岩だらけの地表で半径わずか3メートルの場所を狙って着地した、との事。驚くほどの高い精度の着陸をなし遂げ、日本の技術力を証明するとともに、小惑星探査で世界に存在感を示すことが出来た、事は嬉しい。

 吉川真ミッションマネージャは「着陸に成功し、すぐに上昇した。地表の岩石を採取するための弾丸を発射した信号も確認した」と語っていた。

 重力場の3体関係は、数学的には解くことが出来ないことは証明されている。シミュレーションでしかない。繰り返し、繰り返し、根気よく、ひたすら演算を予測したのだろう。ボケ爺も学生時代、この3体問題に挑戦したが、その時は衛星のドッキングの課題だった、の思い出がある。

 小惑星「りゅうぐう」の岩石は太陽系が46億年前に生まれたころの痕跡を残す「タイムカプセル」であるらしい。岩石持ち帰り工程は19年夏までに再び着陸に挑み、20年末までに地球に帰還する。宇宙の成り立ちや生命誕生の謎を探るこれからに期待が膨らむ。再び着陸をすると、今度は失敗しなかと、老婆心ながら心配する。
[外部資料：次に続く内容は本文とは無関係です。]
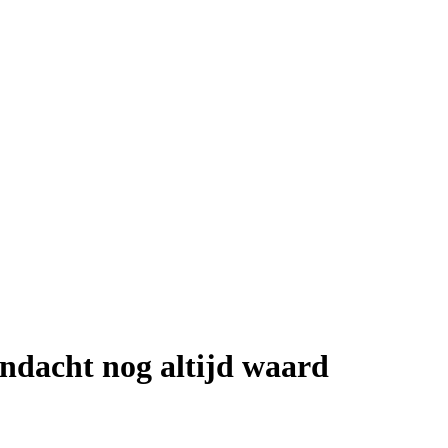
andacht nog altijd waard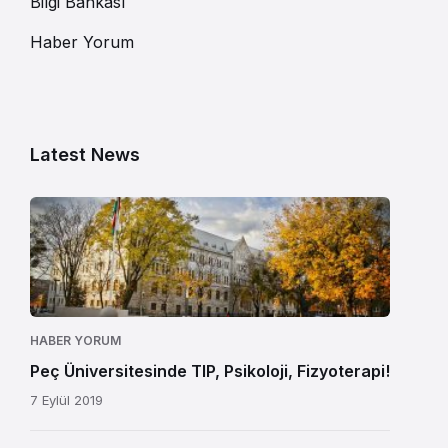
Bilgi Bankası
Haber Yorum
Latest News
HABER YORUM
Peç Üniversitesinde TIP, Psikoloji, Fizyoterapi!
7 Eylül 2019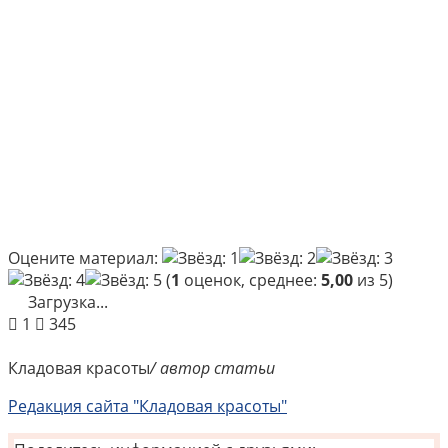
Оцените материал:
(
1
оценок, среднее:
5,00
из 5)
Загрузка...
1
345
Кладовая красоты
/ автор статьи
Редакция сайта "Кладовая красоты"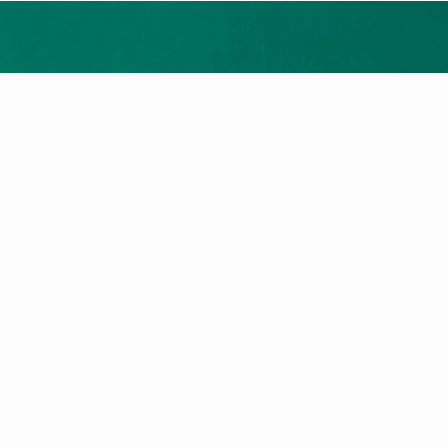
Merrni ofertën tuaj falas
ukte
Shërbimi dhe Kontakti
t e nxehtësisë
Kërkim për servis
a me gaz
Na kontaktoni
llet
a Elektrike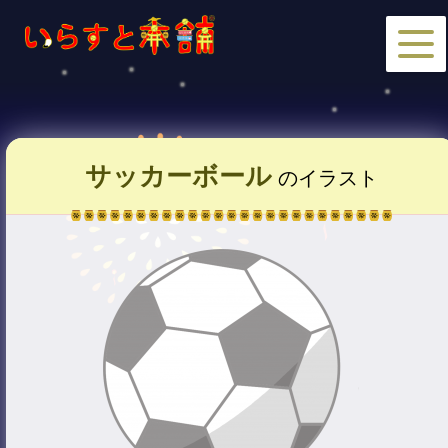
サッカーボール
のイラスト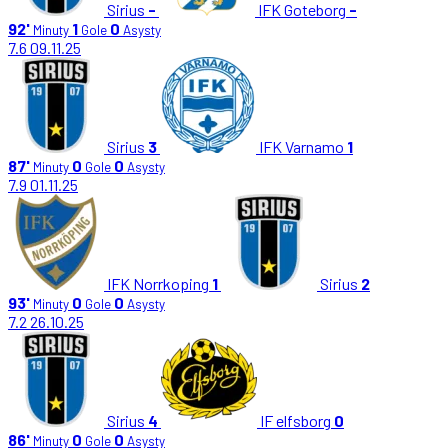
Sirius
-
IFK Goteborg
-
92'
1
0
Minuty
Gole
Asysty
7.6
09.11.25
Sirius
3
IFK Varnamo
1
87'
0
0
Minuty
Gole
Asysty
7.9
01.11.25
IFK Norrkoping
1
Sirius
2
93'
0
0
Minuty
Gole
Asysty
7.2
26.10.25
Sirius
4
IF elfsborg
0
86'
0
0
Minuty
Gole
Asysty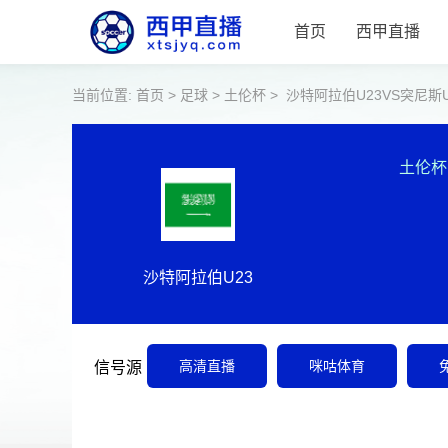
首页
西甲直播
当前位置:
首页
>
足球
>
土伦杯
>
沙特阿拉伯U23VS突尼斯U
土伦杯
沙特阿拉伯U23
高清直播
咪咕体育
信号源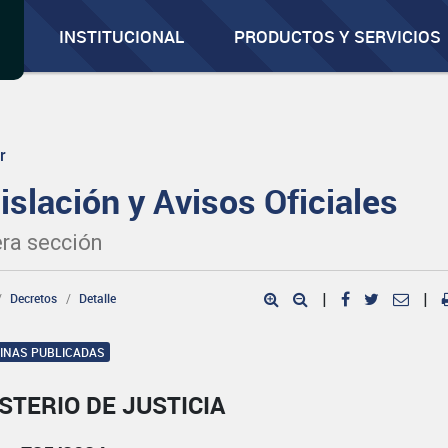
INSTITUCIONAL
PRODUCTOS Y SERVICIOS
r
islación y Avisos Oficiales
ra sección
Decretos
Detalle
|
|
GINAS PUBLICADAS
STERIO DE JUSTICIA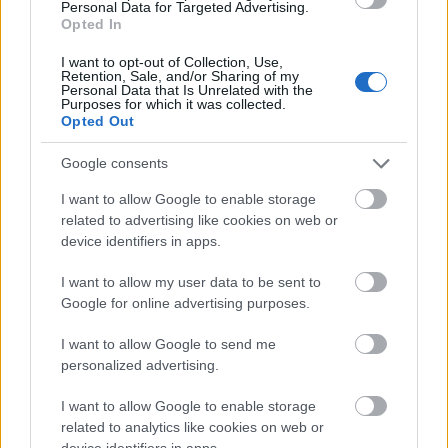
Personal Data for Targeted Advertising.
Opted In
I want to opt-out of Collection, Use,
Retention, Sale, and/or Sharing of my
Personal Data that Is Unrelated with the
Purposes for which it was collected.
Opted Out
Google consents
I want to allow Google to enable storage
related to advertising like cookies on web or
device identifiers in apps.
I want to allow my user data to be sent to
Google for online advertising purposes.
I want to allow Google to send me
personalized advertising.
I want to allow Google to enable storage
related to analytics like cookies on web or
device identifiers in apps.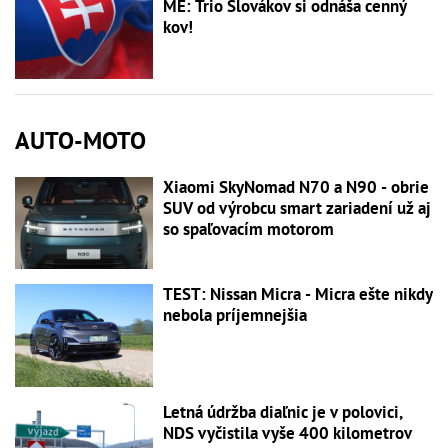
ME: Trio Slovákov si odnáša cenný
kov!
AUTO-MOTO
Xiaomi SkyNomad N70 a N90 - obrie
SUV od výrobcu smart zariadení už aj
so spaľovacím motorom
TEST: Nissan Micra - Micra ešte nikdy
nebola príjemnejšia
Letná údržba diaľnic je v polovici,
NDS vyčistila vyše 400 kilometrov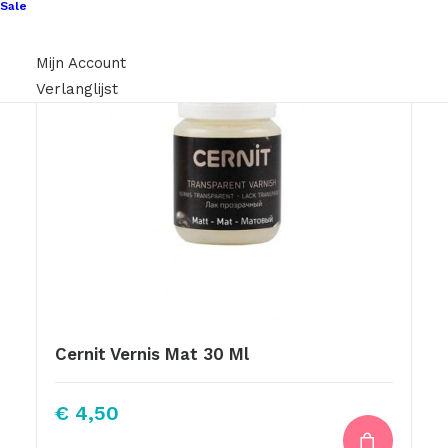
Sale
Mijn Account
Verlanglijst
Cernit Vernis Mat 30 Ml
€
4,50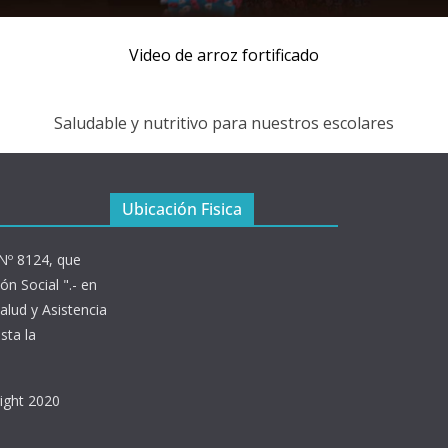
Video de arroz fortificado
Saludable y nutritivo para nuestros escolares
Ubicación Fisica
 Nº 8124, que
ón Social ".- en
alud y Asistencia
sta la
right 2020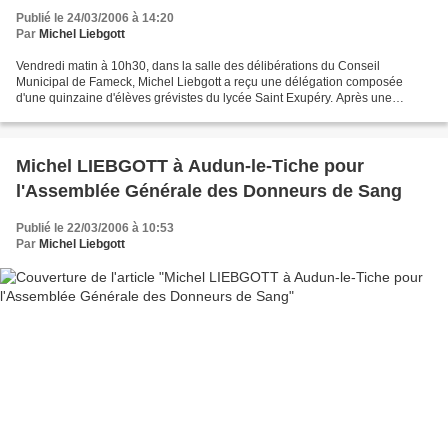
Publié le 24/03/2006 à 14:20
Par
Michel Liebgott
Vendredi matin à 10h30, dans la salle des délibérations du Conseil
Municipal de Fameck, Michel Liebgott a reçu une délégation composée
d'une quinzaine d'élèves grévistes du lycée Saint Exupéry. Après une
introduction du Député retraçant la genèse du droit...
Michel LIEBGOTT à Audun-le-Tiche pour
l'Assemblée Générale des Donneurs de Sang
Publié le 22/03/2006 à 10:53
Par
Michel Liebgott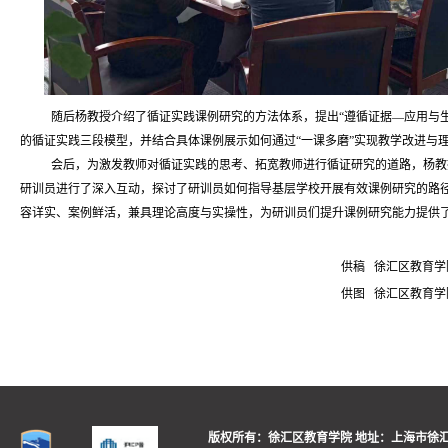
随后杨教授介绍了循证实践课例研究的方法体系，提出“遵循证据—应用与生
的循证实践三段模型，并结合具体课例展示如何通过“一课多磨”实现教学改进与
会后，为激发教师对循证实践的思考、拓宽教师进行循证研究的道路，杨教
研训员进行了深入互动，探讨了研训员如何指导基层学校开展有效课例研究的路
容详实、案例鲜活，兼具理论高度与实操性，为研训员们提升课例研究能力提供
供稿 徐汇区教育学院 
供图 徐汇区教育学院 
版权所有：徐汇区教育学院
地址：上海市徐汇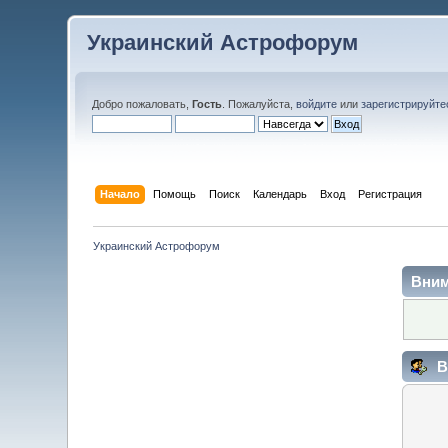
Украинский Астрофорум
Добро пожаловать,
Гость
. Пожалуйста,
войдите
или
зарегистрируйте
Начало
Помощь
Поиск
Календарь
Вход
Регистрация
Украинский Астрофорум
Вним
В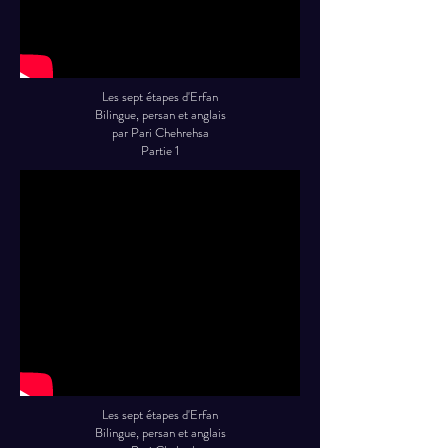
Les sept étapes d'Erfan
Bilingue, persan et anglais
par Pari Chehrehsa
Partie 1
Les sept étapes d'Erfan
Bilingue, persan et anglais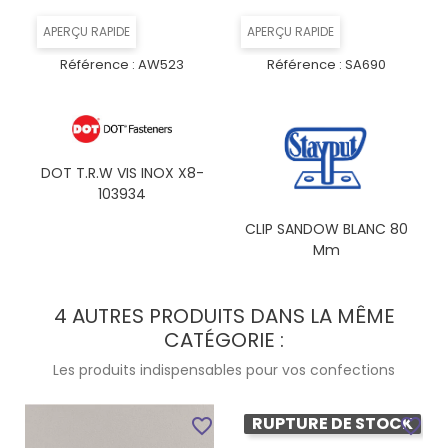
APERÇU RAPIDE
APERÇU RAPIDE
Référence :
AW523
Référence :
SA690
DOT T.R.W VIS INOX X8-
103934
CLIP SANDOW BLANC 80
Mm
4 AUTRES PRODUITS DANS LA MÊME
CATÉGORIE :
Les produits indispensables pour vos confections
RUPTURE DE STOCK
favorite_border
favorite_border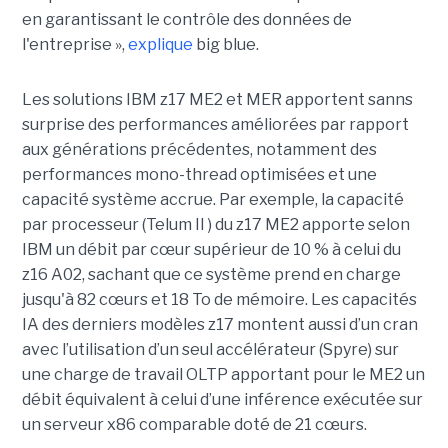
en garantissant le contrôle des données de
l'entreprise »,
explique
big blue.
Les solutions IBM z17 ME2 et MER apportent sanns
surprise des performances améliorées par rapport
aux générations précédentes, notamment des
performances mono-thread optimisées et une
capacité système accrue. Par exemple, la capacité
par processeur (Telum II ) du z17 ME2 apporte selon
IBM un débit par cœur supérieur de 10 % à celui du
z16 A02, sachant que ce système prend en charge
jusqu'à 82 cœurs et 18 To de mémoire. Les capacités
IA des derniers modèles z17 montent aussi d’un cran
avec l’utilisation d’un seul accélérateur (Spyre) sur
une charge de travail OLTP apportant pour le ME2 un
débit équivalent à celui d’une inférence exécutée sur
un serveur x86 comparable doté de 21 cœurs.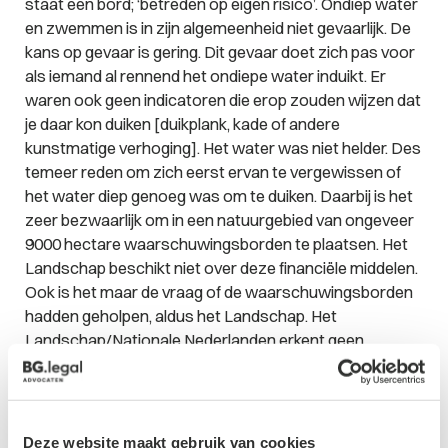
staat een bord; ‘betreden op eigen risico’. Ondiep water
en zwemmen is in zijn algemeenheid niet gevaarlijk. De
kans op gevaar is gering. Dit gevaar doet zich pas voor
als iemand al rennend het ondiepe water induikt. Er
waren ook geen indicatoren die erop zouden wijzen dat
je daar kon duiken [duikplank, kade of andere
kunstmatige verhoging]. Het water was niet helder. Des
temeer reden om zich eerst ervan te vergewissen of
het water diep genoeg was om te duiken. Daarbij is het
zeer bezwaarlijk om in een natuurgebied van ongeveer
9000 hectare waarschuwingsborden te plaatsen. Het
Landschap beschikt niet over deze financiële middelen.
Ook is het maar de vraag of de waarschuwingsborden
hadden geholpen, aldus het Landschap. Het
Landschap/Nationale Nederlanden erkent geen
aansprakelijkheid.
Uitspraak Rechtbank
Deze website maakt gebruik van cookies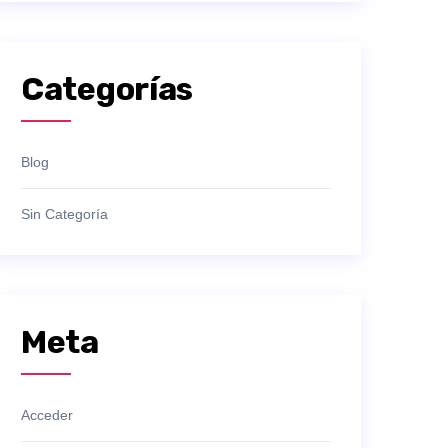
Categorías
Blog
Sin Categoría
Meta
Acceder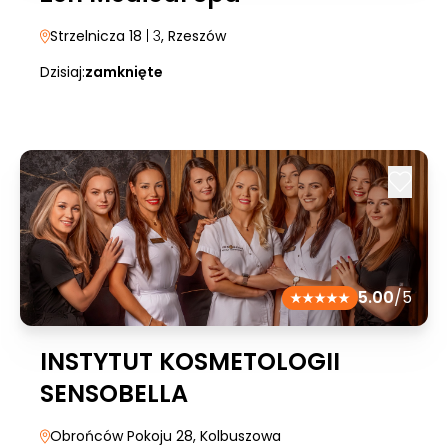
Strzelnicza 18
| 3
, Rzeszów
Dzisiaj:
zamknięte
5.00
/5
INSTYTUT KOSMETOLOGII
SENSOBELLA
Obrońców Pokoju 28
, Kolbuszowa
 約3億キロメートルは通信に20分程度かかるらしい。指令をしても、20分後でないと言う事を聞かない、また、「はやぶさ2」が信号を発しても20分後にしか届かない。制御に遅れが入る。その誤差を縮小にするには、予測のシミュレーションを根気よく繰り返し、精度を高めるしかない。何年もの遠大な時間が流れたはずだ。よくぞ成功したものだ、その根気に、ボケ爺は感心している。

 宇宙は、夢がある。岩石が採取出来ていて、無事に戻ってくることを祈ろう。